Please remember, for the sake of the majority of this post, that we are recently potty trained around here. Which, consequently, opens up a whole new world of “potty talk” with toddlers.

So, unsurprisingly, out of the blue one day, Leyton began walking through the kitchen announcing, “I have bottom, Mama! I have bottom!”

“Yes, you do have a bottom,” I said, because have you ever tried not acknowledging something a toddler is trying to announce to the world? Not recommended.

And then she walked over near me, looked me in the face, and ever-so-sweetly said, “Mama have bottom. Mama have BIIIIG bottom. Mama have BIIIIIG bottom.”

Lovely.

But honestly, I’m just praying she saves those comments for Mama, rather than strangers we pass in the store. Which brings us to our next story…

A couple weeks ago, Leyton and I ran into Staples to pick up her birthday party invitations that had been printed. Of course, the line at the print center was about five people deep when we walked in, and only grew behind us. Have you ever tried entertaining an energetic toddler while standing in line at an office supply store? Again, not recommended.

After letting her “go fast” back and forth between me and the nearest copy machine a few times, it was time for her to settle down a bit as the traffic grew in the area. At one point, I resorted to picking her up and letting her drop her head upside down. Over. And over. And over again. For some crazy reason, she has always loved going upside down. I am not complaining, because in that moment of desperation…it worked. Eventually, she got a little bored with that, and sat up facing me in my arms. Then, she began unzipping the light jacket I was wearing. She quietly zipped it up and down a few times, which was fine. And then, she unzipped it some, buried her head down in it, and shouted, “What’s in there, Mama!? What’s in there!?”

Did I mention there were plenty of people within earshot?

So that was awesome.

But she had to top it.

A few minutes later, while we were still in line, an older gentlemen with an unkempt grey beard walked in the door.
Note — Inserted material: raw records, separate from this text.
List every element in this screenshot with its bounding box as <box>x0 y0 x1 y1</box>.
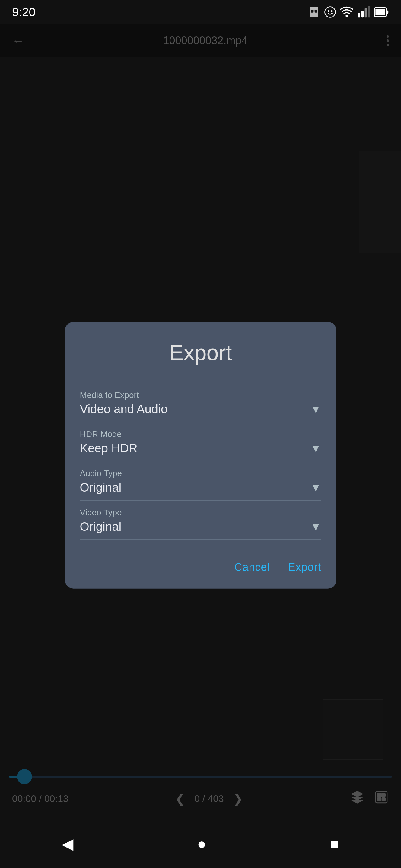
video-type-value: Original <box>80 520 122 533</box>
media-to-export-value: Video and Audio <box>80 402 168 416</box>
status-icons <box>308 5 389 19</box>
svg-rect-7 <box>358 13 360 18</box>
sim-icon <box>308 6 320 18</box>
export-button[interactable]: Export <box>288 561 321 574</box>
svg-rect-8 <box>362 11 364 18</box>
audio-type-row[interactable]: Original ▼ <box>80 481 321 494</box>
hdr-mode-row[interactable]: Keep HDR ▼ <box>80 441 321 455</box>
dialog-actions: Cancel Export <box>80 555 321 574</box>
status-time: 9:20 <box>12 5 36 19</box>
face-icon <box>324 6 337 19</box>
audio-type-dropdown-icon: ▼ <box>311 481 321 494</box>
hdr-mode-field[interactable]: HDR Mode Keep HDR ▼ <box>80 422 321 461</box>
cancel-button[interactable]: Cancel <box>234 561 270 574</box>
audio-type-label: Audio Type <box>80 469 321 478</box>
media-to-export-label: Media to Export <box>80 390 321 400</box>
status-bar: 9:20 <box>0 0 401 24</box>
media-to-export-field[interactable]: Media to Export Video and Audio ▼ <box>80 383 321 422</box>
video-type-field[interactable]: Video Type Original ▼ <box>80 501 321 540</box>
hdr-mode-dropdown-icon: ▼ <box>311 442 321 455</box>
nav-back-button[interactable]: ◀ <box>62 835 73 852</box>
export-dialog: Export Media to Export Video and Audio ▼… <box>65 322 337 589</box>
svg-rect-13 <box>375 9 385 15</box>
nav-recent-button[interactable]: ■ <box>330 835 339 852</box>
media-to-export-row[interactable]: Video and Audio ▼ <box>80 402 321 416</box>
video-type-row[interactable]: Original ▼ <box>80 520 321 533</box>
svg-point-5 <box>331 10 333 12</box>
hdr-mode-label: HDR Mode <box>80 430 321 439</box>
hdr-mode-value: Keep HDR <box>80 441 138 455</box>
svg-point-6 <box>345 15 348 17</box>
video-type-dropdown-icon: ▼ <box>311 520 321 533</box>
audio-type-value: Original <box>80 481 122 494</box>
svg-rect-12 <box>386 10 388 14</box>
nav-bar: ◀ ● ■ <box>0 820 401 868</box>
signal-icon <box>357 5 370 19</box>
svg-rect-10 <box>368 6 370 18</box>
svg-rect-2 <box>315 10 317 12</box>
wifi-icon <box>340 5 353 19</box>
battery-icon <box>374 5 389 19</box>
svg-rect-1 <box>311 10 314 12</box>
svg-point-3 <box>325 7 336 18</box>
nav-home-button[interactable]: ● <box>197 835 206 852</box>
video-type-label: Video Type <box>80 508 321 518</box>
dialog-title: Export <box>80 340 321 365</box>
audio-type-field[interactable]: Audio Type Original ▼ <box>80 461 321 501</box>
svg-rect-9 <box>365 8 367 18</box>
media-to-export-dropdown-icon: ▼ <box>311 403 321 415</box>
svg-point-4 <box>328 10 329 12</box>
Now, he was dressed like he may have just stepped off his Harley outside, in jeans and a black biker tshirt, but Leyton didn’t take that into account before excitedly announcing – and pointing – “Santa! Mama, Santa here!”

On the bright side, we kept the wait rather enjoyable and entertaining for the doting middle-aged woman in line behind us.

As if all this weren’t enough for one month, I must also mention the not one, but TWO instances where our girl decided she would take up streaking and proceeded to drop her pants in the middle of two different eating establishments (once at the little cafe in town a few weeks ago, once at Chic-fil-A earlier this week). Again, I blame potty training.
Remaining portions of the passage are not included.